Bellabeat is a small successful Company founded by Urška Sršen and Sando Mur, a high-tech Company that manufactures a health-concentrated smart device called Bellabeat App, which is only focused for women. Analysis of this aforementioned product can provide health-related data and also provide insights on how consumers (women) use non-Bellabeat smart devices. Hence, the analysis of Bellabeat’s available consumer data would reveal more opportunities for the Company’s growth.
The task is to look-out for trends on how people use smart devices and how these insights can be used by the Bellabeat patronizers.
• Urška Sršen: Bellabeat’s cofounder and Chief Creative Officer
• Sando Mur: Mathematician and Bellabeat’s cofounder; key member of the Bellabeat executive team
• Bellabeat marketing analytics team
The repository to this Bellabeat dataset was kaggle, and it’s made available through Mobius. Moreover, the raw dataset can be accessed through this link.
For this case study data, I was able to upload each file constituting the dataset with Excel, and used some of its functions specifically to remove duplicates, leading, trailing and repeated spaces in the data. Moreover, i chose to work on the major core functions and characters of the Bellabeat App such as the users’ daily activities with respect to calories burnt by each users, and their respective body-mass-index. Hence, no duplicate was found in the dataset as indicated in the image below.
Notes: Setting my R environment by loading the ‘tidyverse’ and other useful packages for data analysis and visualizations.
library(tidyverse)
## ── Attaching packages ─────────────────────────────────────── tidyverse 1.3.2 ──
## ✔ ggplot2 3.3.6 ✔ purrr 0.3.5
## ✔ tibble 3.1.8 ✔ dplyr 1.0.10
## ✔ tidyr 1.2.1 ✔ stringr 1.4.1
## ✔ readr 2.1.3 ✔ forcats 0.5.2
## Warning: package 'purrr' was built under R version 4.2.2
## ── Conflicts ────────────────────────────────────────── tidyverse_conflicts() ──
## ✖ dplyr::filter() masks stats::filter()

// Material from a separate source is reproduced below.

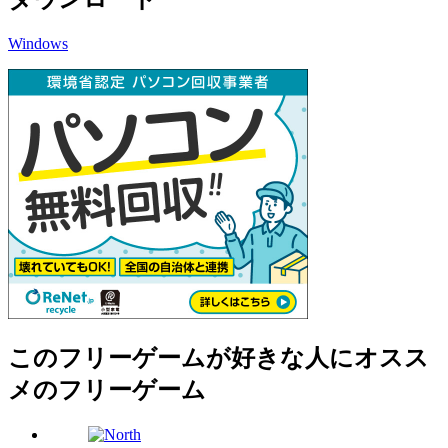
Windows
このフリーゲームが好きな人にオスス
メのフリーゲーム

## ✖ dplyr::lag() masks stats::lag()
library(dplyr)
library(tidyr)
library(here)
## here() starts at C:/Users/MOSES OLUFEMI/Desktop/DOWNLOADED DATA/FitBase_Analysis
library(ggplot2)
library(colorspace)
library(readr)
dailyActivity_merged <-read_csv("dailyActivity_merged.csv")
## Rows: 940 Columns: 15
## ── Column specification ────────────────────────────────────────────────────────
## Delimiter: ","
## chr (1): ActivityDate
## dbl (14): Id, TotalSteps, TotalDistance, TrackerDistance, LoggedActivitiesDi...
##
## ℹ Use `spec()` to retrieve the full column specification for this data.
## ℹ Specify the column types or set `show_col_types = FALSE` to quiet this message.

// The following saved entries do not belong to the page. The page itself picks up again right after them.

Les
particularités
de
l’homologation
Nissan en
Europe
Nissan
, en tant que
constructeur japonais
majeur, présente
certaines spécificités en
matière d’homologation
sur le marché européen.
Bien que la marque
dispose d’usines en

sleepDay_merged <-read_csv("sleepDay_merged.csv")
## Rows: 413 Columns: 5
## ── Column specification ────────────────────────────────────────────────────────
## Delimiter: ","
## chr (1): SleepDay
## dbl (4): Id, TotalSleepRecords, TotalMinutesAsleep, TotalTimeInBed
##
## ℹ Use `spec()` to retrieve the full column specification for this data.
## ℹ Specify the column types or set `show_col_types = FALSE` to quiet this message.
weightLogInfo_merged <-read_csv("weightLogInfo_merged.csv")
## Rows: 67 Columns: 8
## ── Column specification ────────────────────────────────────────────────────────
## Delimiter: ","
## chr (1): Date
## dbl (6): Id, WeightKg, WeightPounds, Fat, BMI, LogId
## lgl (1): IsManualReport
##
## ℹ Use `spec()` to retrieve the full column specification for this data.
## ℹ Specify the column types or set `show_col_types = FALSE` to quiet this message.
ggsave("dailyActivity_merged2.png")
## Saving 7 x 5 in image
ggsave("Immobility_Pattern.png")
## Saving 7 x 5 in image
ggsave("sleepDay_merged.png")
## Saving 7 x 5 in image
ggsave("DailyActivity.png")
## Saving 7 x 5 in image
As this analysis is concerned, i can observe and assume that most users live a sedentary lifestyle. But to confirm this, we need to do some analyses and then preview users’ daily activity patterns in the respective dataset files.
str(dailyActivity_merged)
## spec_tbl_df [940 × 15] (S3: spec_tbl_df/tbl_df/tbl/data.frame)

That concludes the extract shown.